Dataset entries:
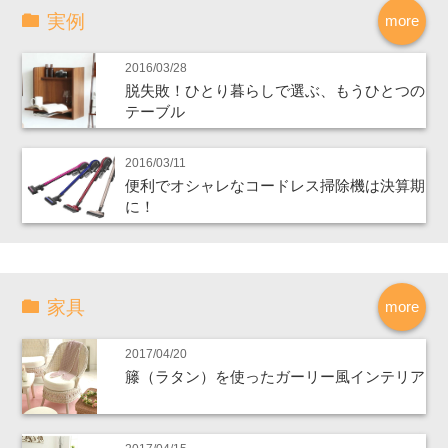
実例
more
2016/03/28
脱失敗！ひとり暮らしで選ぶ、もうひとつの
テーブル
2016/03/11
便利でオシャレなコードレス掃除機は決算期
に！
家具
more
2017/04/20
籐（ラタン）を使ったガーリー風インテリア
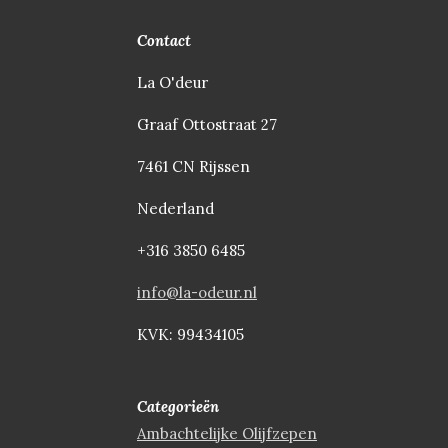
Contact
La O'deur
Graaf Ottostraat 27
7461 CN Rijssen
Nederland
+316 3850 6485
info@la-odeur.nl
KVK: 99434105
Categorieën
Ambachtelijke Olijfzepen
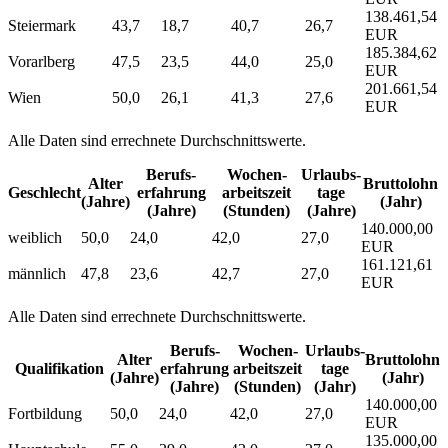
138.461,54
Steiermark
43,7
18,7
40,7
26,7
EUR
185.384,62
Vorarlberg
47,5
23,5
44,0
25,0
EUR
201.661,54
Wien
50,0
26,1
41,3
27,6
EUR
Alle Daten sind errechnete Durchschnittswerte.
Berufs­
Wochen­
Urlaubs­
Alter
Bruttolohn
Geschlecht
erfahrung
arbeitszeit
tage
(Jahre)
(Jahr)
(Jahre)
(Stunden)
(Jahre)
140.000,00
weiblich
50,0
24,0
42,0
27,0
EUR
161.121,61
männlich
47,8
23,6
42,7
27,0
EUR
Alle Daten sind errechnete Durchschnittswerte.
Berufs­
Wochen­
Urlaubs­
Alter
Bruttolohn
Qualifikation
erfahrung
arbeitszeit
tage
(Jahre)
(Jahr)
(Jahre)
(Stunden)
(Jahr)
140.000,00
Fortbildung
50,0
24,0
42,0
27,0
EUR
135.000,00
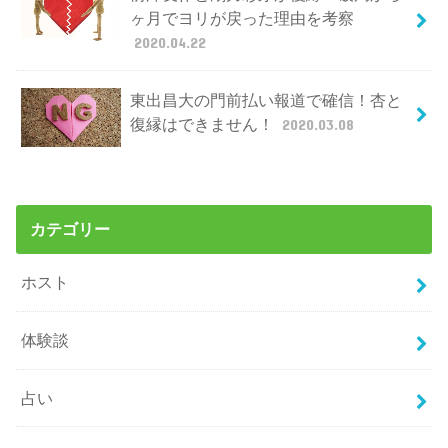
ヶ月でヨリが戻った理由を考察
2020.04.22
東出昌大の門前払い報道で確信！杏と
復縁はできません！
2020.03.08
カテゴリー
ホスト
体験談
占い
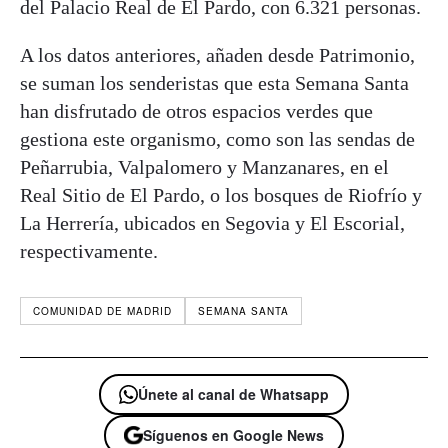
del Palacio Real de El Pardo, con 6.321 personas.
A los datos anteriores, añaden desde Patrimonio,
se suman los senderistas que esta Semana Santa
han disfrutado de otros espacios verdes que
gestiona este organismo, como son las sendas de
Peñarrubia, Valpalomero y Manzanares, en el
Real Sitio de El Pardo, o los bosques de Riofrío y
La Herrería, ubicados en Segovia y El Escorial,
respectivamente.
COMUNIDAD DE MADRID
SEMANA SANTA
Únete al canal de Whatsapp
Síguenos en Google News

---

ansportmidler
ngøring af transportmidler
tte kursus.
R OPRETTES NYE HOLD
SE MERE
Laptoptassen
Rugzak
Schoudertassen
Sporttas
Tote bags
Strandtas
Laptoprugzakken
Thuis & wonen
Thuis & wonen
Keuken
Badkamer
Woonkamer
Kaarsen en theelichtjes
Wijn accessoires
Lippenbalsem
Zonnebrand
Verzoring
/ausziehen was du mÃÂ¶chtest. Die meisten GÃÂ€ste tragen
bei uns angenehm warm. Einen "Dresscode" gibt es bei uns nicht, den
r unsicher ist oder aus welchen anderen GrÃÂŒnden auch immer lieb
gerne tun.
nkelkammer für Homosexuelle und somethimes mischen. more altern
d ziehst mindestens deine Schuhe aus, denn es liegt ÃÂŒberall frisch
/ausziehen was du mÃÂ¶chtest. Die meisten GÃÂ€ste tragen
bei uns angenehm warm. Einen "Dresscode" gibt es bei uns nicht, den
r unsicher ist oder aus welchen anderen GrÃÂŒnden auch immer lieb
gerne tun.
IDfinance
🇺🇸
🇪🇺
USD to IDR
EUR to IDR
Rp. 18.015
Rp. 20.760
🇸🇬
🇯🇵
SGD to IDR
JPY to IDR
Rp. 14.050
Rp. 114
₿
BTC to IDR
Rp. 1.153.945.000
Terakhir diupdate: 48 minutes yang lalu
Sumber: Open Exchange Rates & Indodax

What is being asked >> Take the records above and return, word for word, only the lines that fall from the line with "d ziehst mindestens" to the line with "Sumber: Open Exchange Rates & Indodax", both of them included.

Output >>
d ziehst mindestens deine Schuhe aus, denn es liegt ÃÂŒberall frisch
/ausziehen was du mÃÂ¶chtest. Die meisten GÃÂ€ste tragen
bei uns angenehm warm. Einen "Dresscode" gibt es bei uns nicht, den
r unsicher ist oder aus welchen anderen GrÃÂŒnden auch immer lieb
gerne tun.
IDfinance
🇺🇸
🇪🇺
USD to IDR
EUR to IDR
Rp. 18.015
Rp. 20.760
🇸🇬
🇯🇵
SGD to IDR
JPY to IDR
Rp. 14.050
Rp. 114
₿
BTC to IDR
Rp. 1.153.945.000
Terakhir diupdate: 48 minutes yang lalu
Sumber: Open Exchange Rates & Indodax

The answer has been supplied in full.